Natural Inspiration: Fashion's Top 10 Eco Materials


Here are our Top 10 sustainability picks from the thought-provoking "Fashioned From Nature" exhibition currently in the Victoria & Albert Museum in London.

June 5, 2018

Designing a more sustainable fashion industry is one of today’s biggest concerns and should be at the heart of every brand.

Considering environmental impact during the manufacturing process not only improves the environmental outcomes but can also reduce costs in the long run and make for a more attractive and positively-perceived brand overall.

In the attempt to incite change in this pressing issue, The Victoria & Albert Museum in London is hosting an exhibition, “Fashioned from Nature”, aiming to explore the complex relationship existing between fashion and nature from 1600 to the present day. It will be open until January 27th of 2019.

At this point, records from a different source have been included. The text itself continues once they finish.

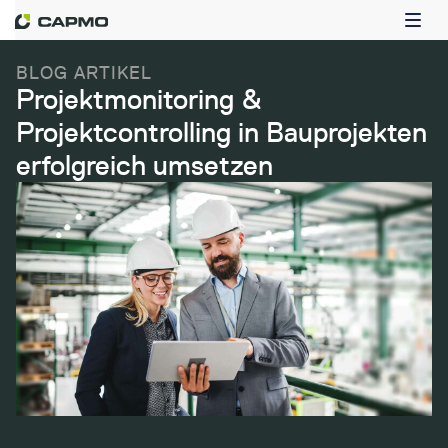
BLOG ARTIKEL
Projektmonitoring &
Projektcontrolling in Bauprojekten
erfolgreich umsetzen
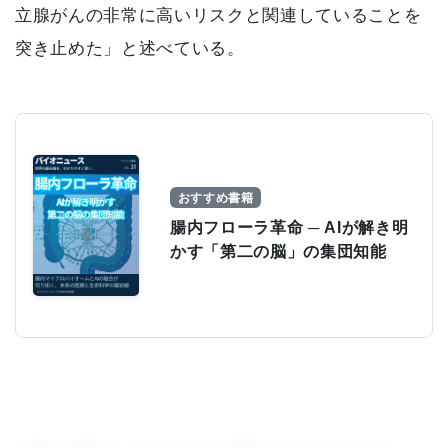
立腺がんの非常に高いリスクと関連していることを
突き止めた」と述べている。
おすすめ書籍
腸内フローラ革命 ─ AIが解き明
かす「第二の脳」の集団知能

The showing hosts a wide range of nature-inspired garments, materials and innovative new fabrics alongside natural history specimens, inviting visitors to think about the materials of fashion and the sources of their clothes.

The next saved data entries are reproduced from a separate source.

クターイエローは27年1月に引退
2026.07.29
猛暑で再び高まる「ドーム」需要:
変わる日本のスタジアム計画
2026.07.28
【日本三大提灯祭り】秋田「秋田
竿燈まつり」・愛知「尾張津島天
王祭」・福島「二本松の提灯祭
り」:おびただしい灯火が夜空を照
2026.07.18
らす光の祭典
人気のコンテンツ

From the animal skin and fur to keep us warm, and precious stones and sea pearls that intend to reflect status, the history of fashion taking from nature goes as far back as humanity.

Aside from well-known materials like wool, cotton, silk, flax, and animal skin, there are unexpected uses of other organic materials found in Fashioned from Nature, and surprisingly, many historical pieces were made in an incredibly advanced way for their time.

There are two main themes addressed in the exhibition. The first covers the way fashion has taken inspiration from nature throughout hundreds of years, from botanical embroidery from the French courts of the 1700s to Stella McCartney’s prints and Alexander McQueen’s amphibian dresses of his Plato’s Atlantis collection.

The second turns to the subject of fashion’s devastating impact on nature, which includes the use of animal skin, furs, feathers and the damage caused by the mass production of textiles like cotton and silk and more.

Here are ten of the most interesting examples to get you thinking about how fashion can better its relationship with mother nature, which will ultimately better you as a designer and entrepreneur as well.

Blast from the Past

10. The Beetles

Beetle wing embellishments

Insects may bug you (pun intended) but it’s easier to get over the creepy-crawly factor when focusing on the beautiful, iridescent, shiny quality of the wings, which are said to last the test of time. It’s no surprise they were used on both textile and jewellery as they offer a wide array of colors that look different depending on the light, from deep coppery tones to green, yellow, blue and even purple.

Apparently, most of the wings are collected after the beetles have died. However, if the demand for these sparkly wings gets out of control, it will be hard to guarantee their ethical harvesting.


9. If You Want Piña Colada fabric made from pineapple leaves

Contrary to popular belief, this is not a new trend brought by the increasing need for sustainable fabrics. Our ancestors have been utilizing fibers derived from pineapple leaves for hundreds of years. Yes! Even before Pinatex leather jumped onto the scene.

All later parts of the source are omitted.